Supplied material Start Marker
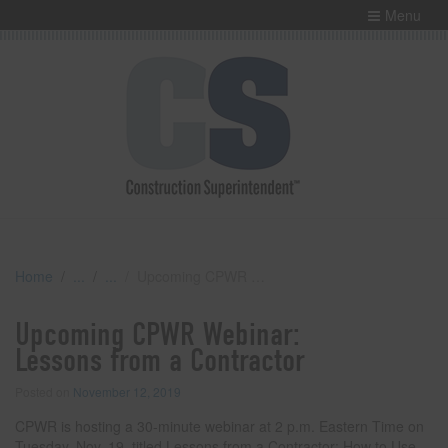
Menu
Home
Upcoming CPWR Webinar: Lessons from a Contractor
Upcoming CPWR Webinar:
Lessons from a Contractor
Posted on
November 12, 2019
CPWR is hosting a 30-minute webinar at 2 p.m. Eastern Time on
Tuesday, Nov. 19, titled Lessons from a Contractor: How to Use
Supplied material End Marker
**Exercise aim**
Search the entries for "CPWR" and copy each matching line.

**Expected output**
Upcoming CPWR Webinar: Lessons from a Contractor
Upcoming CPWR Webinar:
CPWR is hosting a 30-minute webinar at 2 p.m. Eastern Time on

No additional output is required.